**WHAT TO DO**
Only the lines of the data holding the string "Mobile" need to be returned.

**Collection entries**
********

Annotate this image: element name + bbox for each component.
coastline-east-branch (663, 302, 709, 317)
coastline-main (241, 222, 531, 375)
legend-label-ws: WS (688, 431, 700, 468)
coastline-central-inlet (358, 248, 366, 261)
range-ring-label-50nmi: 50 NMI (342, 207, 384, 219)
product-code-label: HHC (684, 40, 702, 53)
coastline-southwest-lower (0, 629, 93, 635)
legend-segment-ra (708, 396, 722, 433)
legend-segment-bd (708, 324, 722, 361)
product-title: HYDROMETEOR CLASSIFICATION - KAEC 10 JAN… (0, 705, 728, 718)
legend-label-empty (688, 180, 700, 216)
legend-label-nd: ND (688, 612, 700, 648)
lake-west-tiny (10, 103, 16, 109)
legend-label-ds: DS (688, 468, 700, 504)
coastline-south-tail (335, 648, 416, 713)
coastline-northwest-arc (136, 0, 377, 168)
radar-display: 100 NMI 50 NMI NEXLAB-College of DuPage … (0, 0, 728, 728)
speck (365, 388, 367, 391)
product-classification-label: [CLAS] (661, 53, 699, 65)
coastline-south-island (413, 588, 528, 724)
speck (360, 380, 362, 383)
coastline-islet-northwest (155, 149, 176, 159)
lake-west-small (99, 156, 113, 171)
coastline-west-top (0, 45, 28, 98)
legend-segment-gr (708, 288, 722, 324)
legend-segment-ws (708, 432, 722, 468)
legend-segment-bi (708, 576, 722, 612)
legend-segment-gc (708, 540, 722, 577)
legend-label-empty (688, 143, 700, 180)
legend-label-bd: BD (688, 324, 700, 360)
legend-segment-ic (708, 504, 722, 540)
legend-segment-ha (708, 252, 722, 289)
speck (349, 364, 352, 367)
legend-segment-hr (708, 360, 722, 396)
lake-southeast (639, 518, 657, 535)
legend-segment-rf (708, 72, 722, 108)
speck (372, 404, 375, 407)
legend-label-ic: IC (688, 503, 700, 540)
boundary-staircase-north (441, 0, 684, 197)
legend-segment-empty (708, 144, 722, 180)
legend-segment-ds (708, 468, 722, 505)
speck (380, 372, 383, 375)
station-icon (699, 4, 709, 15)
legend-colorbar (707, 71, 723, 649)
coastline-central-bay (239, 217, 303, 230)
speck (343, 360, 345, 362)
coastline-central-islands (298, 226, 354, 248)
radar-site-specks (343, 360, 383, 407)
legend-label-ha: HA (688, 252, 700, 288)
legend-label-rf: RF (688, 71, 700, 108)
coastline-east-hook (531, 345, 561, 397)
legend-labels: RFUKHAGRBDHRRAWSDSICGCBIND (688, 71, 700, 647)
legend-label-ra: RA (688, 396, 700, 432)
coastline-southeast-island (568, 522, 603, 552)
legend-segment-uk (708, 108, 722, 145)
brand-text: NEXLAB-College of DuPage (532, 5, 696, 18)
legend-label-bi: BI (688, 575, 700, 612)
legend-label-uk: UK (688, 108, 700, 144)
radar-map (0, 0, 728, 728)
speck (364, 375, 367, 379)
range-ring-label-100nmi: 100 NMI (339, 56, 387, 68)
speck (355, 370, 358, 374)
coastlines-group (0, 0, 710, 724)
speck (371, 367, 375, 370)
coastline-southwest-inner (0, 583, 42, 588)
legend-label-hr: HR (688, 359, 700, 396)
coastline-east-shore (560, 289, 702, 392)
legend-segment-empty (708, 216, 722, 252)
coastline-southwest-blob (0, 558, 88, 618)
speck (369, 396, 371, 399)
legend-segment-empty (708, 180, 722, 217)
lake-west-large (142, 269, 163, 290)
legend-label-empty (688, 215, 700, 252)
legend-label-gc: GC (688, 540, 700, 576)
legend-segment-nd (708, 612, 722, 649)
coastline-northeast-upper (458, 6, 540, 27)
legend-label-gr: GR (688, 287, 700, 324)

********

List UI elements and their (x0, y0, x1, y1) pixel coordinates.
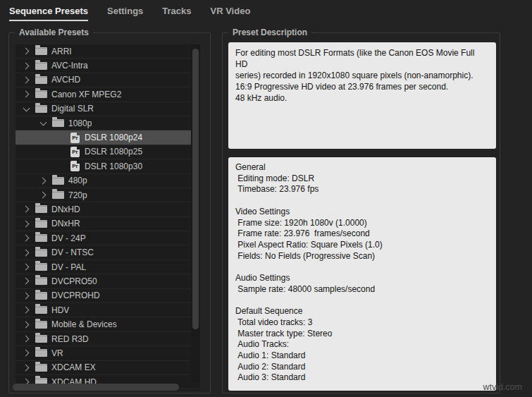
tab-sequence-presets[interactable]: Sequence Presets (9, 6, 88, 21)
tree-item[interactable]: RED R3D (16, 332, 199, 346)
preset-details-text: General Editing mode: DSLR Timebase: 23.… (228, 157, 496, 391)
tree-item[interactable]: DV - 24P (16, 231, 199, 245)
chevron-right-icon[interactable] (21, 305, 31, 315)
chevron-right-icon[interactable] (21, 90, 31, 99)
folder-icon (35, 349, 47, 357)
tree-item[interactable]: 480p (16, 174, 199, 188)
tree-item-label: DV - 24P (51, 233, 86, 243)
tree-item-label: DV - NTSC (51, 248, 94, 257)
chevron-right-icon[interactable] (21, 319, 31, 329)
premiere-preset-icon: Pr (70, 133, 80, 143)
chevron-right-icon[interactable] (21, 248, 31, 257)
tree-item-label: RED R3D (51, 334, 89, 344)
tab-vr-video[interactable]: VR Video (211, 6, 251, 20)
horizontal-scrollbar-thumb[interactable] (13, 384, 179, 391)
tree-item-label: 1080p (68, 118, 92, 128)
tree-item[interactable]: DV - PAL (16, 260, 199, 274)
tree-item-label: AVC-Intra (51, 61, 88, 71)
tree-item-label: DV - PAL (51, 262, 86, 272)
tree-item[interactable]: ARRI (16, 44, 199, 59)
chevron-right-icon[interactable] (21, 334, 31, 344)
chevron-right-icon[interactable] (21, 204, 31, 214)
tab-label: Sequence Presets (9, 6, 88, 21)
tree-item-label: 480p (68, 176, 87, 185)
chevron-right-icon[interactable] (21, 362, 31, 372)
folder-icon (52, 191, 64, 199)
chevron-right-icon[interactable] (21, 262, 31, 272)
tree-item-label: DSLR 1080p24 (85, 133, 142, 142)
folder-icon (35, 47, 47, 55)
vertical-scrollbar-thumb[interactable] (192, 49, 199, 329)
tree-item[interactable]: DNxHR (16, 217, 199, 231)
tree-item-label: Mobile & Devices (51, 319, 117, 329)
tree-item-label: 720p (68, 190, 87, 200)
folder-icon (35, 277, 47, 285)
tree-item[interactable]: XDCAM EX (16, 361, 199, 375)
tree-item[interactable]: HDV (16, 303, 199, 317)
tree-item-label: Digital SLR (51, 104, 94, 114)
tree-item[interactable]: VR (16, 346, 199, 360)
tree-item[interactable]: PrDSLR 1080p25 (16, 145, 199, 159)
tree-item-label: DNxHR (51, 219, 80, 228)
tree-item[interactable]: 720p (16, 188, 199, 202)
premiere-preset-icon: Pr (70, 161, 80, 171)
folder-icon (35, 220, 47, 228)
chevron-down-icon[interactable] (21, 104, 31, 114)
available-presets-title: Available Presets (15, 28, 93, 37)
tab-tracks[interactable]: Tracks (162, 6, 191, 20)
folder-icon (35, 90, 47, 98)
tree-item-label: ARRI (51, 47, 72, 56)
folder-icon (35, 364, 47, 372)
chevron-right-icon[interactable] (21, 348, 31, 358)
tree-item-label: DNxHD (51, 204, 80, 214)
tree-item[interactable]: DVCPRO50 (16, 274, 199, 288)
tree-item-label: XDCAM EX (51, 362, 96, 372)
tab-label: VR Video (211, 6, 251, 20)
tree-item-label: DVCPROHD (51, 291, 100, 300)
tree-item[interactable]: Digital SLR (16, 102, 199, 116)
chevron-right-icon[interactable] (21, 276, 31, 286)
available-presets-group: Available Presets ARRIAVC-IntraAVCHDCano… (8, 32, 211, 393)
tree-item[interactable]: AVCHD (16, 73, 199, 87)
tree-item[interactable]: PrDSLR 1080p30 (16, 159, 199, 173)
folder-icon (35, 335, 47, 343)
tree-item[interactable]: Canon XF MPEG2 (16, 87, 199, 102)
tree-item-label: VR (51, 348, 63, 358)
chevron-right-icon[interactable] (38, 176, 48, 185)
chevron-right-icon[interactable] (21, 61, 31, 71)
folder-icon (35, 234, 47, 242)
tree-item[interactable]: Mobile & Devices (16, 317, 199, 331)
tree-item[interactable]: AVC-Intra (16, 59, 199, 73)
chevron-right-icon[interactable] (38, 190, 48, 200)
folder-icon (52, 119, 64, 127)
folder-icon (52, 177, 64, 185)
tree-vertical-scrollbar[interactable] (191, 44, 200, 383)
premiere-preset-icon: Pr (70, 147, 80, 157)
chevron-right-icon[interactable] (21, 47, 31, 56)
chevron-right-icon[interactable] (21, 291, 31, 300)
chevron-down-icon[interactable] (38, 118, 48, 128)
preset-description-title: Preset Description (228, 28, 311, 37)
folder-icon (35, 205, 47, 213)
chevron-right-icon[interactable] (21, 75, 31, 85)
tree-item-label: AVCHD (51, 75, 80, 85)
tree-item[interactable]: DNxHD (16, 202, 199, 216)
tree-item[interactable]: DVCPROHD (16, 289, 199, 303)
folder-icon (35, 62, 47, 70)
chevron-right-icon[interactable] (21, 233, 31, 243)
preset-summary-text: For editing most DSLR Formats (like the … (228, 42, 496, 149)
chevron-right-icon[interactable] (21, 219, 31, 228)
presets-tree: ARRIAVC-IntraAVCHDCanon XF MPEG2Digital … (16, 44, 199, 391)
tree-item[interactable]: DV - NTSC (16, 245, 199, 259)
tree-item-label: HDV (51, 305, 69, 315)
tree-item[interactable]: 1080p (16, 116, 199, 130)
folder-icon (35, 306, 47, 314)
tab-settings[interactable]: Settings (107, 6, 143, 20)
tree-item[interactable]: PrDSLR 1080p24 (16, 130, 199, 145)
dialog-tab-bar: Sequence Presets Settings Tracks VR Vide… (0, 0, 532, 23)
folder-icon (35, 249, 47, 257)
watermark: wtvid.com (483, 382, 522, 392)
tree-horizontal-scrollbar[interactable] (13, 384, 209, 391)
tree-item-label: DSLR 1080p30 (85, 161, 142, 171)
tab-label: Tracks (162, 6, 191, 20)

********

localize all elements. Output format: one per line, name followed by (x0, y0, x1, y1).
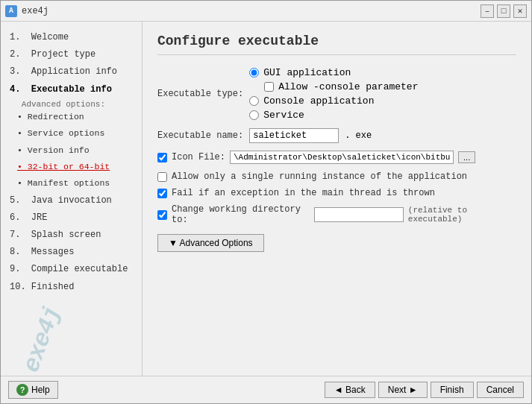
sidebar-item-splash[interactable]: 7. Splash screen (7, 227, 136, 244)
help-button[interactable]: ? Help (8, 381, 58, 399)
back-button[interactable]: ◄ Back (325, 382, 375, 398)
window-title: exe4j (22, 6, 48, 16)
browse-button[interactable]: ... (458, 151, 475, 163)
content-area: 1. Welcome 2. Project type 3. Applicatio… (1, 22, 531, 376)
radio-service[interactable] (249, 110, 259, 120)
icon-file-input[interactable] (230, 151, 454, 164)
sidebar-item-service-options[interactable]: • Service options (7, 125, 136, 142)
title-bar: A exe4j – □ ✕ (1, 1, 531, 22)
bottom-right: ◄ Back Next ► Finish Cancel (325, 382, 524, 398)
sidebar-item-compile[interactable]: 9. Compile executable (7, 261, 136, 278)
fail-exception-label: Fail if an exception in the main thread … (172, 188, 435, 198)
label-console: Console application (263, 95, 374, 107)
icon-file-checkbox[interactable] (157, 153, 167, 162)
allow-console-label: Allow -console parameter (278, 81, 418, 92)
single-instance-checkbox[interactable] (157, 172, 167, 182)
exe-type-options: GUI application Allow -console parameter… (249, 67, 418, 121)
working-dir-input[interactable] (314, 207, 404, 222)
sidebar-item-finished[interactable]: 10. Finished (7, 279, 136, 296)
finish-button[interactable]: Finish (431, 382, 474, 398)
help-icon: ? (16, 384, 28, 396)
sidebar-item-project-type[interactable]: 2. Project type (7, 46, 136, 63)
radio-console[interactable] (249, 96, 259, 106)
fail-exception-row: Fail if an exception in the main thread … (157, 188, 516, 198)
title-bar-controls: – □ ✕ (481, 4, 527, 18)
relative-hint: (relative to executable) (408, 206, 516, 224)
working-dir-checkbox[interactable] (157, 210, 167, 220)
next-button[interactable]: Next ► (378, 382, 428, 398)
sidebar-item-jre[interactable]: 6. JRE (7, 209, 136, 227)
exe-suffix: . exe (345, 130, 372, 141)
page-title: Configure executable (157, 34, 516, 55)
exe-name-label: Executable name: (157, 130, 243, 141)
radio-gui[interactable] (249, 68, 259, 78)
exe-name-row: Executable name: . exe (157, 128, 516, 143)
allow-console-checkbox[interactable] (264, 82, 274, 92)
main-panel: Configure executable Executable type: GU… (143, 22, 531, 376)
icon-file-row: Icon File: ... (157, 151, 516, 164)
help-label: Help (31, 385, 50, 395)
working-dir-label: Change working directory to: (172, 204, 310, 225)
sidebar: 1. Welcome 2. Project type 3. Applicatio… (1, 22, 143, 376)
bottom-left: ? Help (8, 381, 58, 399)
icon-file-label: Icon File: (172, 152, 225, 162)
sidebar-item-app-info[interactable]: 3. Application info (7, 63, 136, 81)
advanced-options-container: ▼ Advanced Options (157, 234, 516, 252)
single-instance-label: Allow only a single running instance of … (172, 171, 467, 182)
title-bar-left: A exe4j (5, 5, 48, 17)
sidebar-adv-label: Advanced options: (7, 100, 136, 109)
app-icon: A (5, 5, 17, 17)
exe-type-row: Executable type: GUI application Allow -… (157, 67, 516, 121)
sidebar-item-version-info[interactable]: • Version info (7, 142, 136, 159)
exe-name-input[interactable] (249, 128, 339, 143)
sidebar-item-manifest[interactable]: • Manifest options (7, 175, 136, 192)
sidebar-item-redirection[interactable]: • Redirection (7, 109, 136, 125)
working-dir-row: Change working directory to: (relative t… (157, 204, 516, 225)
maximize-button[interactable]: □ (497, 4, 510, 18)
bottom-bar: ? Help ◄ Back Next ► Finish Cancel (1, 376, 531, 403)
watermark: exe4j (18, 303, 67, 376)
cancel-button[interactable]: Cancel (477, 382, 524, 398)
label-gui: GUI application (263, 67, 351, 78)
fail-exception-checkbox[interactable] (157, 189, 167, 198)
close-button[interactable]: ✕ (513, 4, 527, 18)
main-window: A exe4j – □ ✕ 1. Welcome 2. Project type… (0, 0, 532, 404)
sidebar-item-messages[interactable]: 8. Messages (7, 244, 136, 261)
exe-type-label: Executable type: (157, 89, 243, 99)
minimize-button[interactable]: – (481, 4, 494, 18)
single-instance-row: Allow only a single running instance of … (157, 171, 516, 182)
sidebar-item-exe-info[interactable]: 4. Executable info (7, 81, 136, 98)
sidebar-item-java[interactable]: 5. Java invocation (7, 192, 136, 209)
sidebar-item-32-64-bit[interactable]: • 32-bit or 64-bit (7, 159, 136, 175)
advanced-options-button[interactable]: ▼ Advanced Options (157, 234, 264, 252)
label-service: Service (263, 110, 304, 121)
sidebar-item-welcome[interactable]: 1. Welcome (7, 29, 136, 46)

********

**OUTPUT FOR THIS EXERCISE**
tree-item-label: Mobile & Devices (51, 319, 117, 329)
tree-item[interactable]: Mobile & Devices (16, 317, 199, 331)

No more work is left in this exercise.